• [Exercise objective]: What is the number of lines below that include the string "Hotellid"? Provide that number alone.

┌─ Listed records

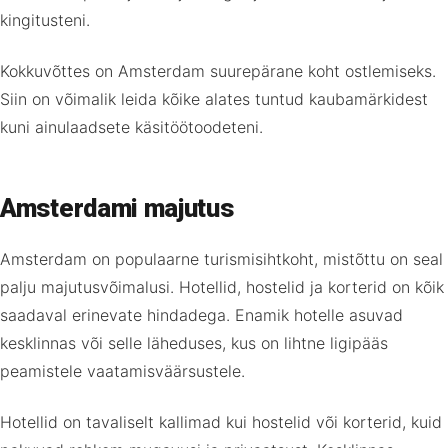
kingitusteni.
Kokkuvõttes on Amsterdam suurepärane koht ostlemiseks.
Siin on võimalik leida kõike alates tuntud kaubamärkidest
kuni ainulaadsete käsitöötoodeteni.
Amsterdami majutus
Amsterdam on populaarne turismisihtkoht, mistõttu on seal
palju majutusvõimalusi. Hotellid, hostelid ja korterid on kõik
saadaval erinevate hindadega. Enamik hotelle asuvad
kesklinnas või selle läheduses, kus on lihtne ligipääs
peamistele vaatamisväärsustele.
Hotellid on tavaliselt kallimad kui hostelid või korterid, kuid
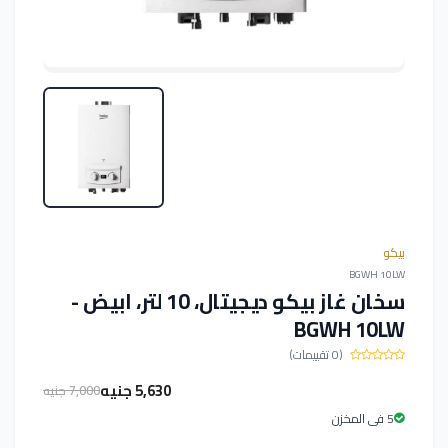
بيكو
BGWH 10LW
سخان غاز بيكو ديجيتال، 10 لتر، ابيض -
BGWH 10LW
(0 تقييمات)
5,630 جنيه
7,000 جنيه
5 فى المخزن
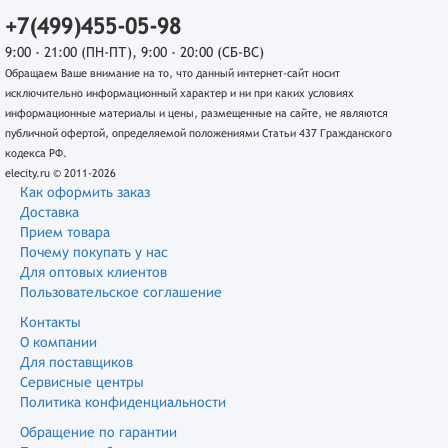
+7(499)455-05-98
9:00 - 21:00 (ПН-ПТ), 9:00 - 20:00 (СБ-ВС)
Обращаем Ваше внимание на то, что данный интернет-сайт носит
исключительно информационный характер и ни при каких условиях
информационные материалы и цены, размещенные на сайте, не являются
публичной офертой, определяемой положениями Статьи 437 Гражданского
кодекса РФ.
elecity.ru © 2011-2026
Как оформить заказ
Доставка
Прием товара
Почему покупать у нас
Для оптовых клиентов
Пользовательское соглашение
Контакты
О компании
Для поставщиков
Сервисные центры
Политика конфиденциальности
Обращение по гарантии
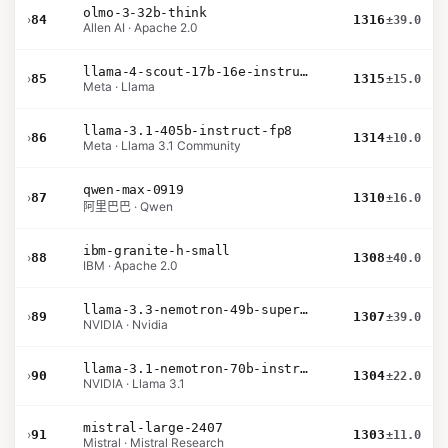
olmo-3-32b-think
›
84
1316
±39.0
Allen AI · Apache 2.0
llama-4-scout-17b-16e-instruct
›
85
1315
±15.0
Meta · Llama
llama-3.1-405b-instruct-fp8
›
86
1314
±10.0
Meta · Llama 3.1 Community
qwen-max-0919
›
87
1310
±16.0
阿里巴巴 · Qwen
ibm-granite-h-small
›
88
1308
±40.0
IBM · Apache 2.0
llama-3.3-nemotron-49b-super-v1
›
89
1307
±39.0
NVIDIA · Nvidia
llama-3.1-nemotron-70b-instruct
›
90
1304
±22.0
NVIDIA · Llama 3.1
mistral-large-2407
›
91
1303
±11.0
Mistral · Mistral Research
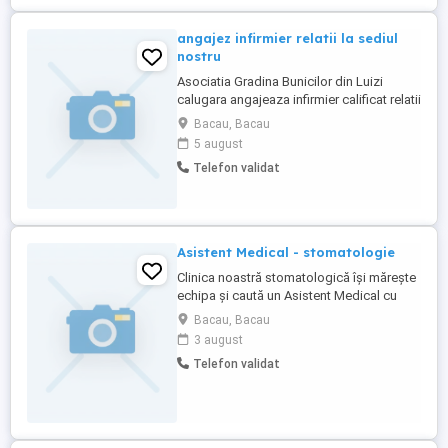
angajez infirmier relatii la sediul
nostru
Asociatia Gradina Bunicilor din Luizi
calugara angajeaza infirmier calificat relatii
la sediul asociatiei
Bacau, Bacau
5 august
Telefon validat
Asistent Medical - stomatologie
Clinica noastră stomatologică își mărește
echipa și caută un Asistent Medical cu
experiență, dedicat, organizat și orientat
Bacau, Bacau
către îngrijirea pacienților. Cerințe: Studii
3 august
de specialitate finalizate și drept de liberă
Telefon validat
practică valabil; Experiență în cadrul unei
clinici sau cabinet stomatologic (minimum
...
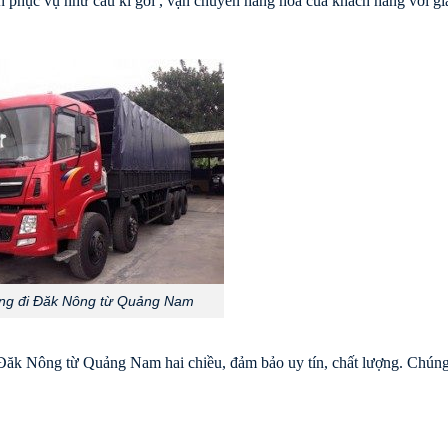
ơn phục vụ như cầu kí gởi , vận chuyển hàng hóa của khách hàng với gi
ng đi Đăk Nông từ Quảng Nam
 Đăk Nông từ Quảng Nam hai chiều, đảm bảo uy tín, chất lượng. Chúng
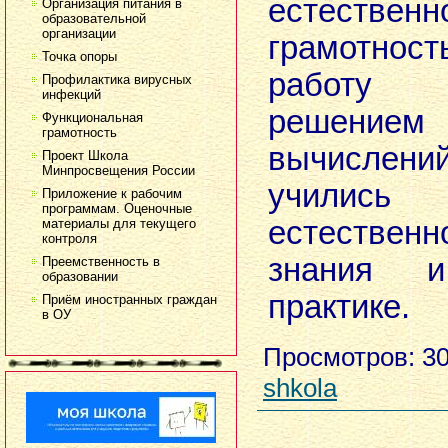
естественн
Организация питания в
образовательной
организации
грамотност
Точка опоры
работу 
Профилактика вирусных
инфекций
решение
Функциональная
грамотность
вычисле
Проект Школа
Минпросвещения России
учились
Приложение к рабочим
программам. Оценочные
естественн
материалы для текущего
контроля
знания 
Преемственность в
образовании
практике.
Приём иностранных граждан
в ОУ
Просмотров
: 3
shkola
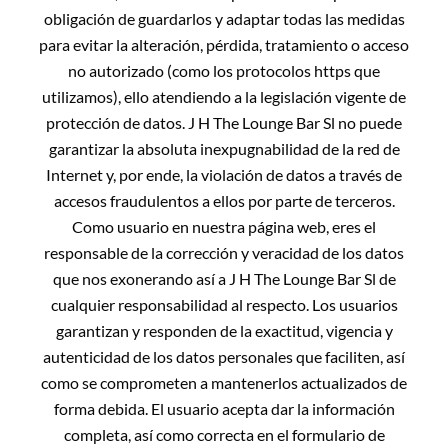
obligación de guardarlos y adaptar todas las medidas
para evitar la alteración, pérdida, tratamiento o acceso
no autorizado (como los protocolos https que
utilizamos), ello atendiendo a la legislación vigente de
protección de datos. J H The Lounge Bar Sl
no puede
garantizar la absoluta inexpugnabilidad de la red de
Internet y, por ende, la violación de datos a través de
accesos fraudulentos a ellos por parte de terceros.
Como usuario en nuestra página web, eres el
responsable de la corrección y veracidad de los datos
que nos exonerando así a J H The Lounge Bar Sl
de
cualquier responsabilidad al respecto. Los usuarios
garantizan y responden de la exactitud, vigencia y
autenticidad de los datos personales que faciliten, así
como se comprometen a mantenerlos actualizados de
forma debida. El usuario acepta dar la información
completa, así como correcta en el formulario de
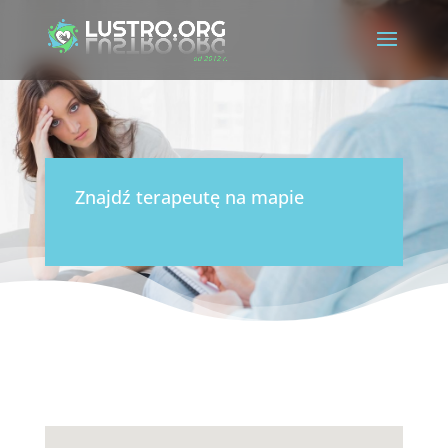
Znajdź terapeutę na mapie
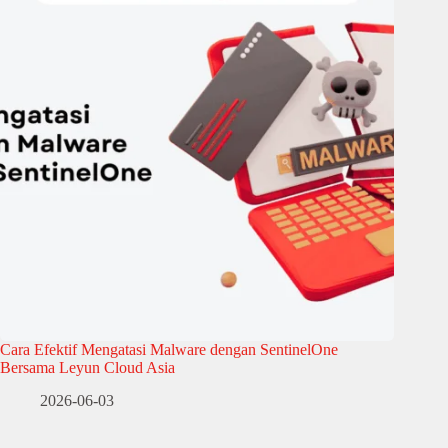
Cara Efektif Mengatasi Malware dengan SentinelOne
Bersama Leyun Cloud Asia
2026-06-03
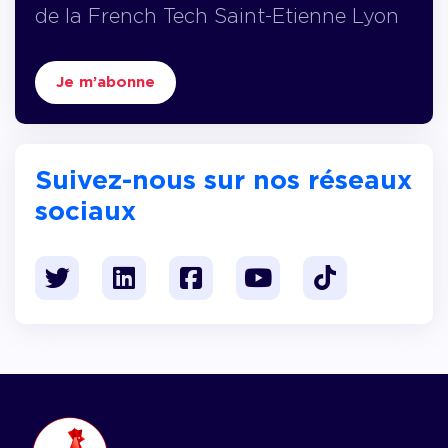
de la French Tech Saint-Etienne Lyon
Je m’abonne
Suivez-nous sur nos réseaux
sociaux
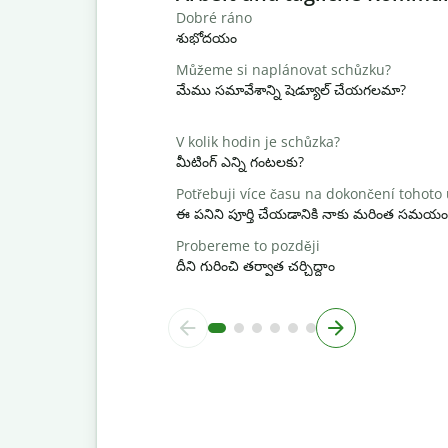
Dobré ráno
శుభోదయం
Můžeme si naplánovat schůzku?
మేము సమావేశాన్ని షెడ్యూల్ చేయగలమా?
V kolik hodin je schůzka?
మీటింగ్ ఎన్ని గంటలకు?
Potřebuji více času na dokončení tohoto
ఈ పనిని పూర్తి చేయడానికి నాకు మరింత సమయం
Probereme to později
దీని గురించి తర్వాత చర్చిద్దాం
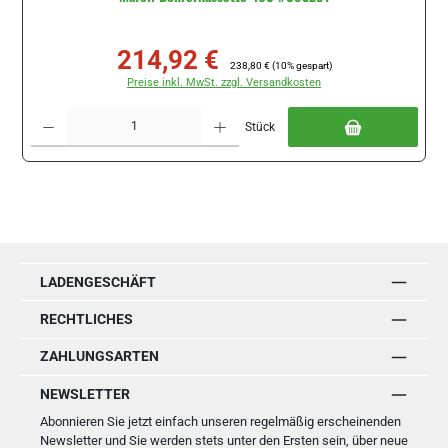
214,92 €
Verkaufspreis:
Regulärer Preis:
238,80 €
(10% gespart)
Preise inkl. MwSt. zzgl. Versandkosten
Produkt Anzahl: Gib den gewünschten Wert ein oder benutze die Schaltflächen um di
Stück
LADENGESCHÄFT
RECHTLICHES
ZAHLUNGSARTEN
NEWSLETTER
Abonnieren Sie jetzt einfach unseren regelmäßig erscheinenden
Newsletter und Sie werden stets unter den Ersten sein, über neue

└─

• [Task answer]: 2